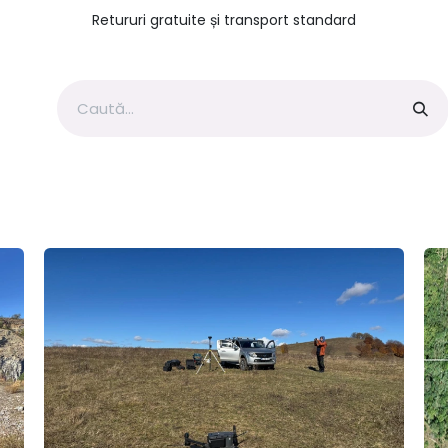
Retururi gratuite și transport standard
Geofizica Romania
Topografie Romania
Geofizică si T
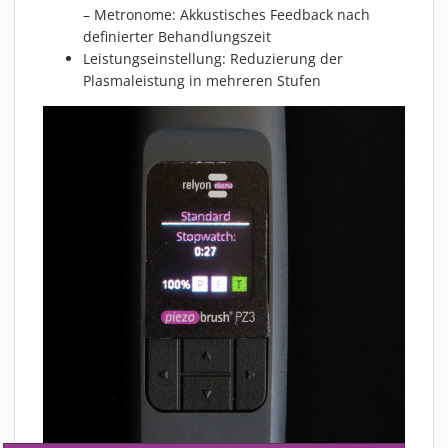
– Metronome: Akkustisches Feedback nach
definierter Behandlungszeit
Leistungseinstellung: Reduzierung der
Plasmaleistung in mehreren Stufen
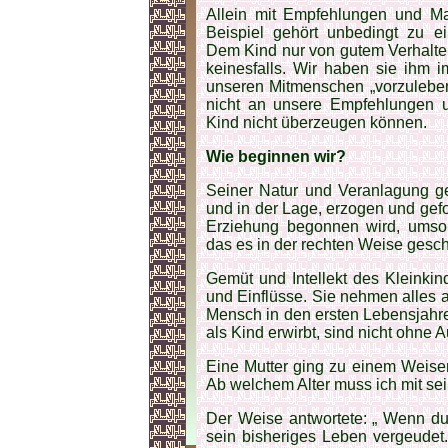
Allein mit Empfehlungen und Ma
Beispiel gehört unbedingt zu ei
Dem Kind nur von gutem Verhalten
keinesfalls. Wir haben sie ihm
unseren Mitmenschen „vorzuleben“
nicht an unsere Empfehlungen 
Kind nicht überzeugen können.
Wie beginnen wir?
Seiner Natur und Veranlagung ge
und in der Lage, erzogen und gef
Erziehung begonnen wird, umso e
das es in der rechten Weise gesch
Gemüt und Intellekt des Kleinkin
und Einflüsse. Sie nehmen alles a
Mensch in den ersten Lebensjahr
als Kind erwirbt, sind nicht ohne 
Eine Mutter ging zu einem Weisen 
Ab welchem Alter muss ich mit se
Der Weise antwortete: „ Wenn du
sein bisheriges Leben vergeudet.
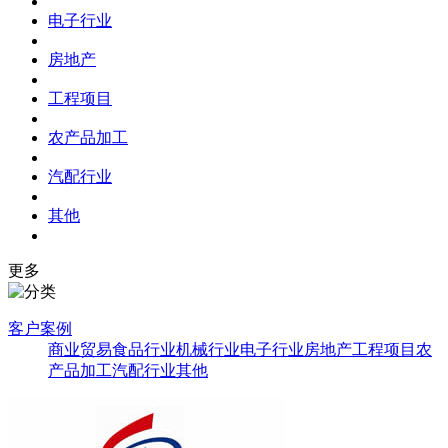
电子行业
房地产
工程项目
农产品加工
汽配行业
其他
更多
客户案例
商业贸易
食品行业
机械行业
电子行业
房地产
工程项目
农
产品加工
汽配行业
其他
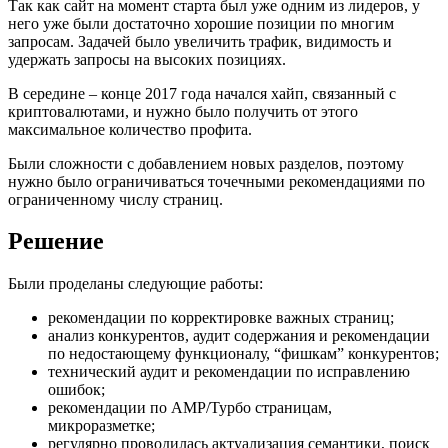
Так как сайт на момент старта был уже одним из лидеров, у
него уже были достаточно хорошие позиции по многим
запросам. Задачей было увеличить трафик, видимость и
удержать запросы на высоких позициях.
В середине – конце 2017 года начался хайп, связанный с
криптовалютами, и нужно было получить от этого
максимальное количество профита.
Были сложности с добавлением новых разделов, поэтому
нужно было ограничиваться точечными рекомендациями по
ограниченному числу страниц.
Решение
Были проделаны следующие работы:
рекомендации по корректировке важных страниц;
анализ конкурентов, аудит содержания и рекомендации
по недостающему функционалу, “фишкам” конкурентов;
технический аудит и рекомендации по исправлению
ошибок;
рекомендации по AMP/Турбо страницам,
микроразметке;
регулярно проводилась актуализация семантики, поиск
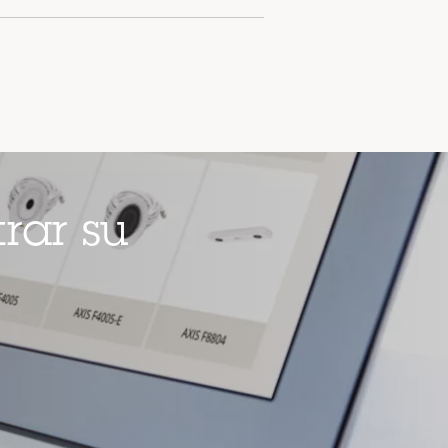
rar su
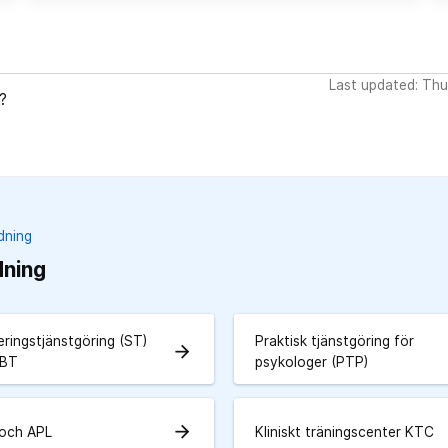
Last updated: Th
?
dning
dning
eringstjänstgöring (ST)
Praktisk tjänstgöring för
arrow_forward
 BT
psykologer (PTP)
arrow_forward
 och APL
Kliniskt träningscenter KTC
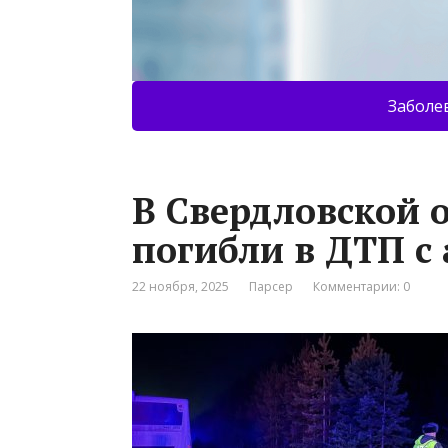
Заболе
В Свердловской 
погибли в ДТП с
22 ноября, 2025
Парсер
Комментарии: 0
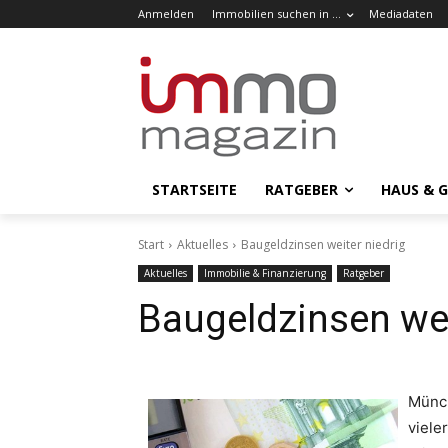
Anmelden
Immobilien suchen in …
Mediadaten
STARTSEITE
RATGEBER
HAUS & 
Start
Aktuelles
Baugeldzinsen weiter niedrig
Aktuelles
Immobilie & Finanzierung
Ratgeber
Baugeldzinsen wei
Münch
viele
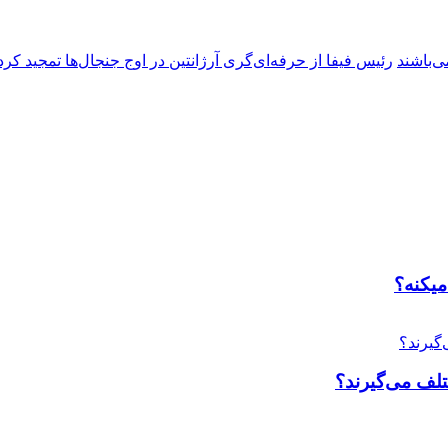
ی‌باشند
رئیس فیفا از حرفه‌ای‌گری آرژانتین در اوج جنجال‌ها تمجید کرد
میکنه؟
لف می‌گیرند؟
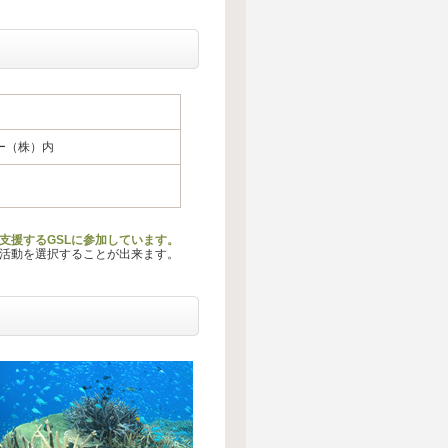
ジー（株）内
支援するGSLに参加しています。
る活動を選択することが出来ます。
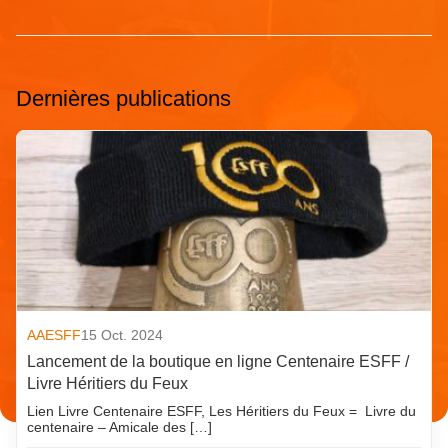
Dernières publications
AAESFF
15 Oct. 2024
Lancement de la boutique en ligne Centenaire ESFF /
Livre Héritiers du Feux
Lien Livre Centenaire ESFF, Les Héritiers du Feux = Livre du
centenaire – Amicale des […]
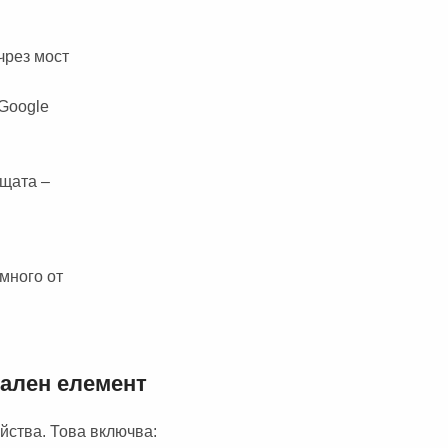
чрез мост
/Google
ъщата –
много от
ален елемент
йства. Това включва:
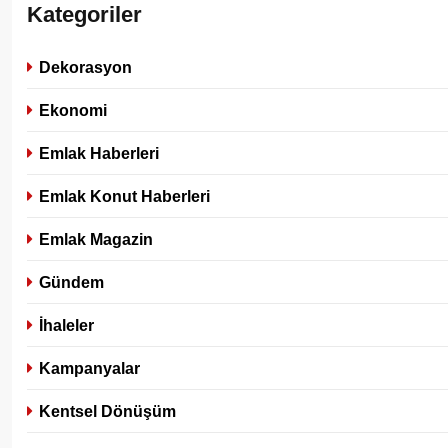
Kategoriler
Dekorasyon
Ekonomi
Emlak Haberleri
Emlak Konut Haberleri
Emlak Magazin
Gündem
İhaleler
Kampanyalar
Kentsel Dönüşüm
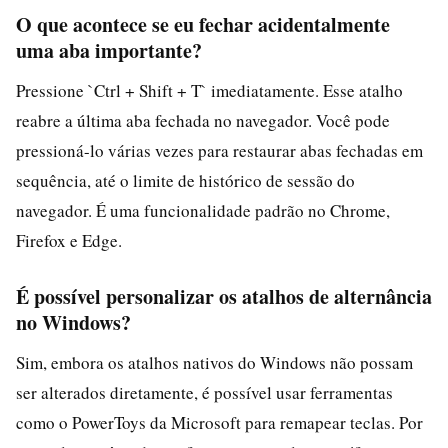
O que acontece se eu fechar acidentalmente
uma aba importante?
Pressione `Ctrl + Shift + T` imediatamente. Esse atalho
reabre a última aba fechada no navegador. Você pode
pressioná-lo várias vezes para restaurar abas fechadas em
sequência, até o limite de histórico de sessão do
navegador. É uma funcionalidade padrão no Chrome,
Firefox e Edge.
É possível personalizar os atalhos de alternância
no Windows?
Sim, embora os atalhos nativos do Windows não possam
ser alterados diretamente, é possível usar ferramentas
como o PowerToys da Microsoft para remapear teclas. Por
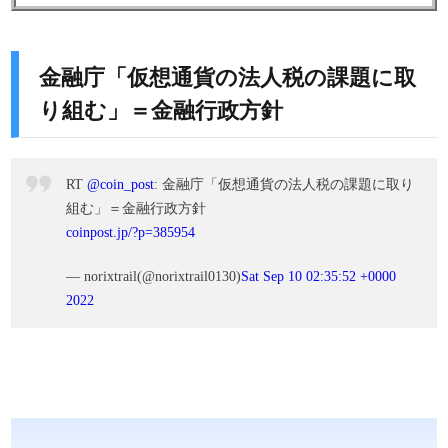
金融庁「仮想通貨の法人税の課題に取
り組む」＝金融行政方針
RT
@coin_post
: 金融庁「仮想通貨の法人税の課題に取り
組む」＝金融行政方針
coinpost.jp/?p=385954
— norixtrail(@norixtrail0130)
Sat Sep 10 02:35:52 +0000
2022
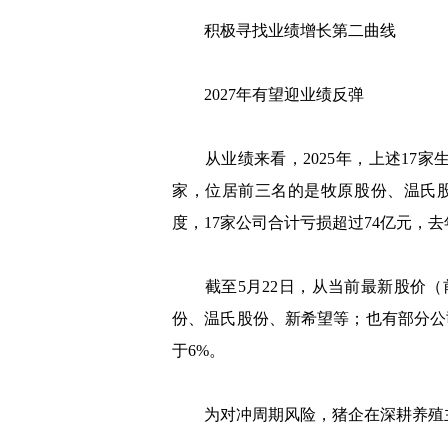
积极寻找业绩增长第二曲线
2027年有望迎业绩反弹
从业绩来看，2025年，上述17家生猪
家，位居前三名的是牧原股份、温氏股份、
度，17家公司合计亏损超过74亿元，
截至5月22日，从当前最新股价（前
份、温氏股份、新希望等；也有部分公
于6%。
为对冲周期风险，猪企在深耕养殖主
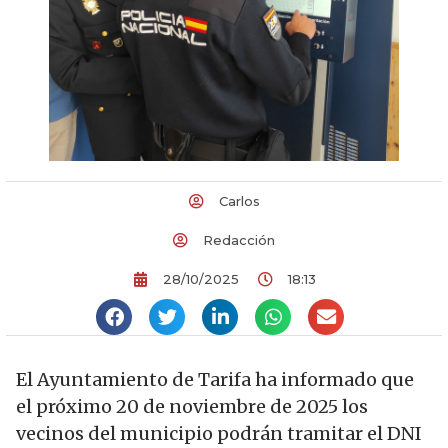
Carlos
Redacción
28/10/2025
18:13
El Ayuntamiento de Tarifa ha informado que
el próximo 20 de noviembre de 2025 los
vecinos del municipio podrán tramitar el DNI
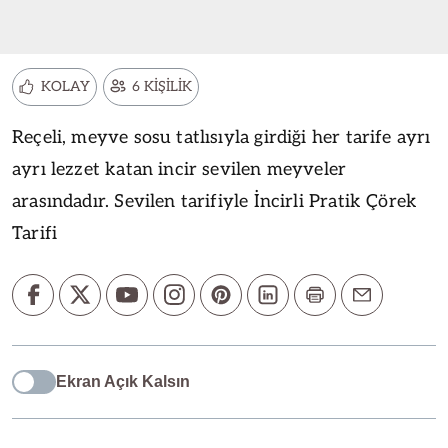
KOLAY
6 KİŞİLİK
Reçeli, meyve sosu tatlısıyla girdiği her tarife ayrı
ayrı lezzet katan incir sevilen meyveler
arasındadır. Sevilen tarifiyle İncirli Pratik Çörek
Tarifi
Ekran Açık Kalsın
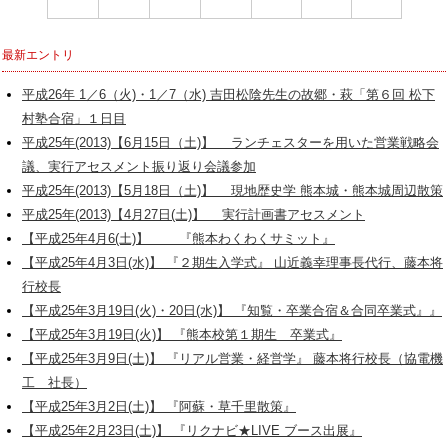
最新エントリ
平成26年 1／6（火)・1／7（水) 吉田松陰先生の故郷・萩「第６回 松下
村塾合宿」１日目
平成25年(2013)【6月15日（土)】 ランチェスターを用いた営業戦略会
議、実行アセスメント振り返り会議参加
平成25年(2013)【5月18日（土)】 現地歴史学 熊本城・熊本城周辺散策
平成25年(2013)【4月27日(土)】 実行計画書アセスメント
【平成25年4月6(土)】 『熊本わくわくサミット』
【平成25年4月3日(水)】 『２期生入学式』 山近義幸理事長代行、藤本将
行校長
【平成25年3月19日(火)・20日(水)】 『知覧・卒業合宿＆合同卒業式』』
【平成25年3月19日(火)】 『熊本校第１期生 卒業式』
【平成25年3月9日(土)】 『リアル営業・経営学』 藤本将行校長（協電機
工 社長）
【平成25年3月2日(土)】 『阿蘇・草千里散策』
【平成25年2月23日(土)】 『リクナビ★LIVE ブース出展』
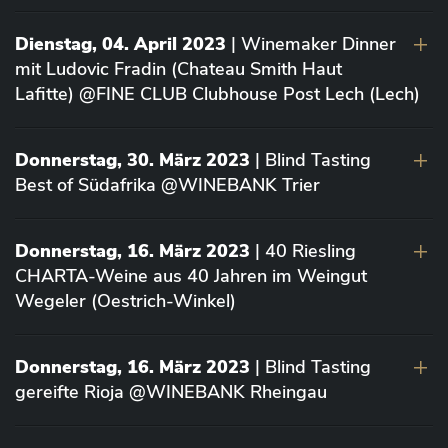
Dienstag, 04. April 2023
| Winemaker Dinner
mit Ludovic Fradin (Chateau Smith Haut
Lafitte) @FINE CLUB Clubhouse Post Lech (Lech)
Donnerstag, 30. März 2023
| Blind Tasting
Best of Südafrika @WINEBANK Trier
Donnerstag, 16. März 2023
| 40 Riesling
CHARTA-Weine aus 40 Jahren im Weingut
Wegeler (Oestrich-Winkel)
Donnerstag, 16. März 2023
| Blind Tasting
gereifte Rioja @WINEBANK Rheingau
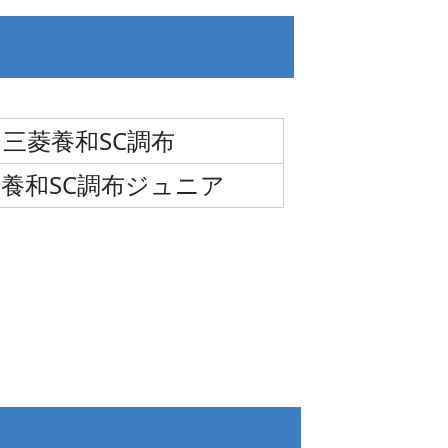
三菱養和SC調布
養和SC調布ジュニア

_____

WHAT THE TASK REQUIRES:
Each line above that contains "Baugeldzinsen" must be copied out.

RESPONSE AREA:
Baugeldzinsen weiter niedrig
Baugeldzinsen wei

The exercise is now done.